7. The method for deploying robot characters in a game according to claim 1, characterized in that, After deploying at least one robot character at the deployment location, the method further includes: Control the robot character to move along the second game route in the game scene.

8. The method for deploying robot characters in a game according to claim 7, characterized in that, The method further includes: If the deviation between the actual route of the target game character and the first game route is greater than a first preset threshold, then based on the current position of the target game character and the path decision model, a third game route of the target game character is calculated, and the second game route is updated based on the third game route.

9. The method for deploying robot characters in a game according to claim 8, characterized in that, The updating of the second game route based on the third game route includes: Obtain at least one adjustable decision point in the second game route, wherein the adjustable decision point corresponds to multiple walking strategies, and the weight difference of each walking strategy is less than a second preset threshold. Determine the adjustable decision point among the adjustable decision points that is closest to the current position of the target game character; Based on the third game route, determine the target walking strategy for the target adjustable decision point; Update the second game route according to the stated target walking strategy.

10. The method according to any one of claims 1-9, characterized in that, The method of calculating the first game route for the target game character in the game scene based on the first game start position and a pre-trained path decision model further includes: Acquire historical game behavior data generated by players participating in the game during historical gameplay. The historical game behavior data includes: game parameters and environmental parameters of the game characters controlled by each player. The game parameters include at least one of the following: location information, action information, resource information, and the location of the mission point. The environmental parameters include at least one of the following: the location of popular resources and environmental attack information. The path decision model is trained using the historical game behavior data as sample data.

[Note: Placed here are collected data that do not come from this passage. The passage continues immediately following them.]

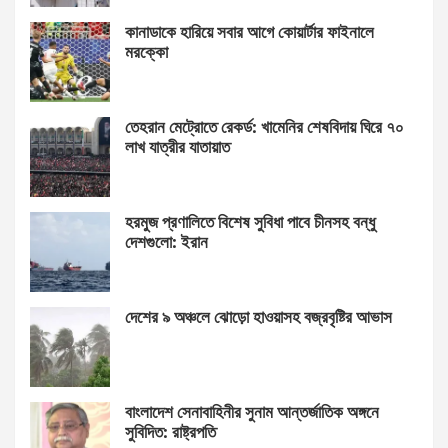
কানাডাকে হারিয়ে সবার আগে কোয়ার্টার ফাইনালে
মরক্কো
তেহরান মেট্রোতে রেকর্ড: খামেনির শেষবিদায় ঘিরে ৭০
লাখ যাত্রীর যাতায়াত
হরমুজ প্রণালিতে বিশেষ সুবিধা পাবে চীনসহ বন্ধু
দেশগুলো: ইরান
দেশের ৯ অঞ্চলে ঝোড়ো হাওয়াসহ বজ্রবৃষ্টির আভাস
বাংলাদেশ সেনাবাহিনীর সুনাম আন্তর্জাতিক অঙ্গনে
সুবিদিত: রাষ্ট্রপতি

11. A device for dispensing robot characters in a game, characterized in that, The device includes: The determination module is used to identify the target game character; The acquisition module is used to acquire the first game start position of the target game character in the game scene, and determine at least one second game start position in the game scene based on the first game start position, wherein the second game start position is a candidate position for deploying the robot character in the game scene; The calculation module is used to calculate a first game route for the target game character in the game scene based on the first game start position and a pre-trained path decision model; and to predict at least one second game route in the game scene based on the at least one second game start position and the path decision model. The determining module is further configured to determine at least one deployment location from the at least one second game start location based on the first game route and the second game route, so as to deploy at least one robot character at the deployment location.

12. An electronic device, characterized in that, include: The device includes a processor, a storage medium, and a bus, wherein the storage medium stores machine-readable instructions executable by the processor, and when the electronic device is in operation, the processor communicates with the storage medium via the bus, and the processor executes the machine-readable instructions to perform the steps of the method as described in any one of claims 1-10.

13. A computer-readable storage medium, characterized in that, The storage medium stores a computer program, which is executed by a processor to perform the method as described in any one of claims 1-10.